- **RECORDS FOR PROCESSING**
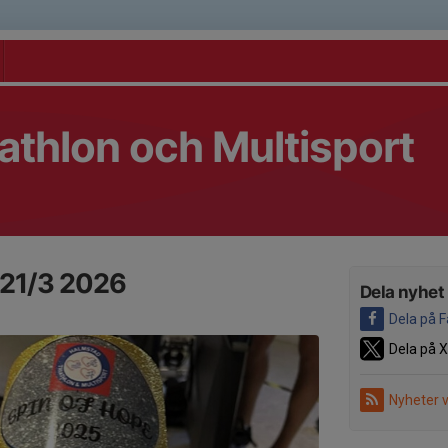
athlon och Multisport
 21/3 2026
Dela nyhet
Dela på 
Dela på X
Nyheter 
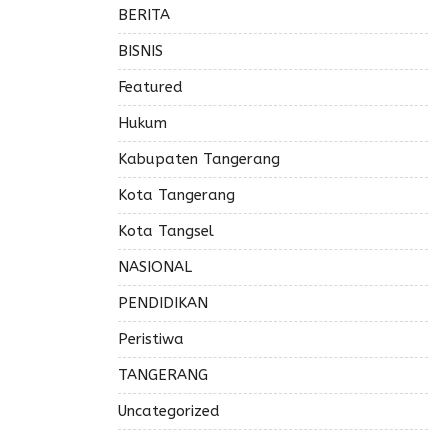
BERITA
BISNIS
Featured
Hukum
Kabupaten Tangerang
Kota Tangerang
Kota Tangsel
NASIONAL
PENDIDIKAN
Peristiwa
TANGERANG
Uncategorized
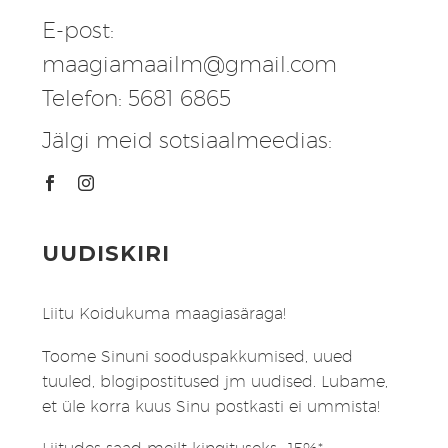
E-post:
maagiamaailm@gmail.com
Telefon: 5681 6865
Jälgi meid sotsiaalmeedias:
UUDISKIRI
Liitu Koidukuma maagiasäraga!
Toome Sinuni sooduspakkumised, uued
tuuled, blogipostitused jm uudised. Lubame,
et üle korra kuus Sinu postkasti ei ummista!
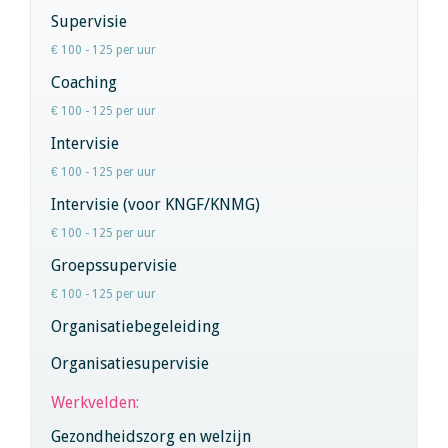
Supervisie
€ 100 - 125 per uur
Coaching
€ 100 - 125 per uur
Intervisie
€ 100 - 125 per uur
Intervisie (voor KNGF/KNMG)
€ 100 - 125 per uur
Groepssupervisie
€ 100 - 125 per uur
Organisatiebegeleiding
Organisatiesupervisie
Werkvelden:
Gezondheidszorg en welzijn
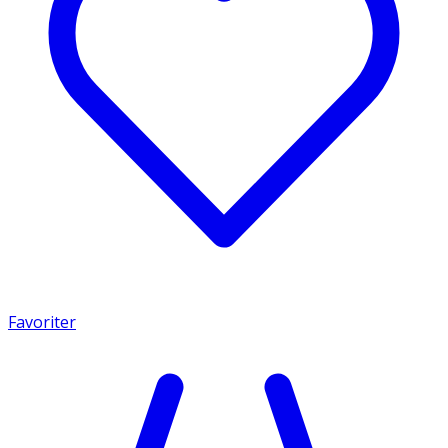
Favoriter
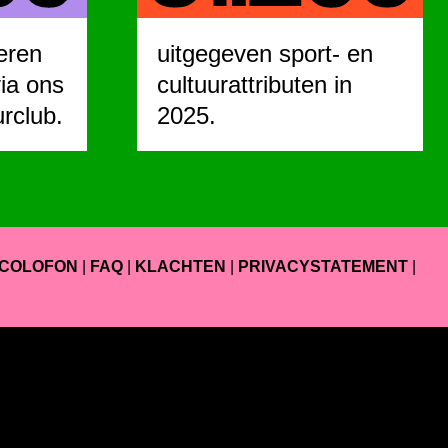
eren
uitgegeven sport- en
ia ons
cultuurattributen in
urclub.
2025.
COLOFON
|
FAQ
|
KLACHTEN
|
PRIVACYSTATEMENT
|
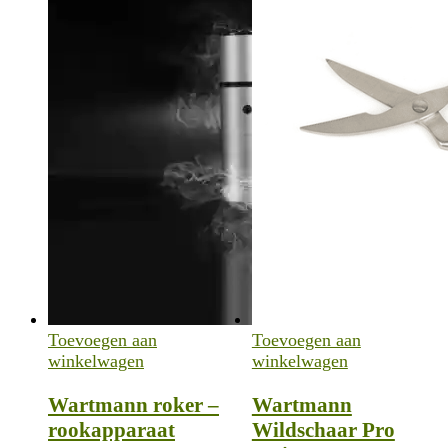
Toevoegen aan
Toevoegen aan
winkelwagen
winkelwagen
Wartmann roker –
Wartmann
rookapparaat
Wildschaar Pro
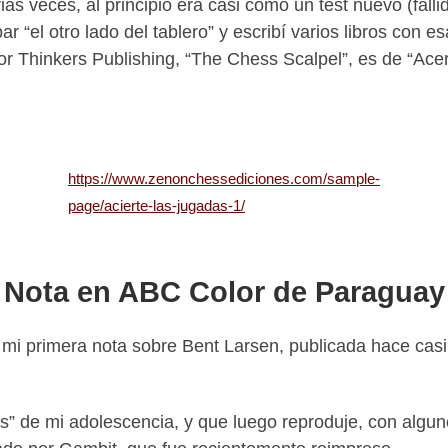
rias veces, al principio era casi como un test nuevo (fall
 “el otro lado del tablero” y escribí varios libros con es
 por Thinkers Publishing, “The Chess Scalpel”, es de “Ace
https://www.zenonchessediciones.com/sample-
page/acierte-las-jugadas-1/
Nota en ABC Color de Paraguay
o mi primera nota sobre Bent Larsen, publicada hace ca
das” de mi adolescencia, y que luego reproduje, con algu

- **DIRECTIONS FOR THIS TASK**
Skip the pictures. Restate exactly the lines from the start of the entries through the line containing "o mi primera", both ends included.

- **ANSWER BOX**
athlon och Multisport
 21/3 2026
Dela nyhet
Dela på 
Dela på X
Nyheter 
BERITA
BISNIS
Featured
Hukum
Kabupaten Tangerang
Kota Tangerang
Kota Tangsel
NASIONAL
PENDIDIKAN
Peristiwa
TANGERANG
Uncategorized
E-post:
maagiamaailm@gmail.com
Telefon: 5681 6865
Jälgi meid sotsiaalmeedias:
UUDISKIRI
Liitu Koidukuma maagiasäraga!
Toome Sinuni sooduspakkumised, uued
tuuled, blogipostitused jm uudised. Lubame,
et üle korra kuus Sinu postkasti ei ummista!
Supervisie
€ 100 - 125 per uur
Coaching
€ 100 - 125 per uur
Intervisie
€ 100 - 125 per uur
Intervisie (voor KNGF/KNMG)
€ 100 - 125 per uur
Groepssupervisie
€ 100 - 125 per uur
Organisatiebegeleiding
Organisatiesupervisie
Werkvelden:
Gezondheidszorg en welzijn
Favoriter
eren
uitgegeven sport- en
ia ons
cultuurattributen in
urclub.
2025.
COLOFON
|
FAQ
|
KLACHTEN
|
PRIVACYSTATEMENT
|
Toevoegen aan
Toevoegen aan
winkelwagen
winkelwagen
Wartmann roker –
Wartmann
rookapparaat
Wildschaar Pro
rias veces, al principio era casi como un test nuevo (fall
 “el otro lado del tablero” y escribí varios libros con es
 por Thinkers Publishing, “The Chess Scalpel”, es de “Ace
https://www.zenonchessediciones.com/sample-
page/acierte-las-jugadas-1/
Nota en ABC Color de Paraguay
o mi primera nota sobre Bent Larsen, publicada hace ca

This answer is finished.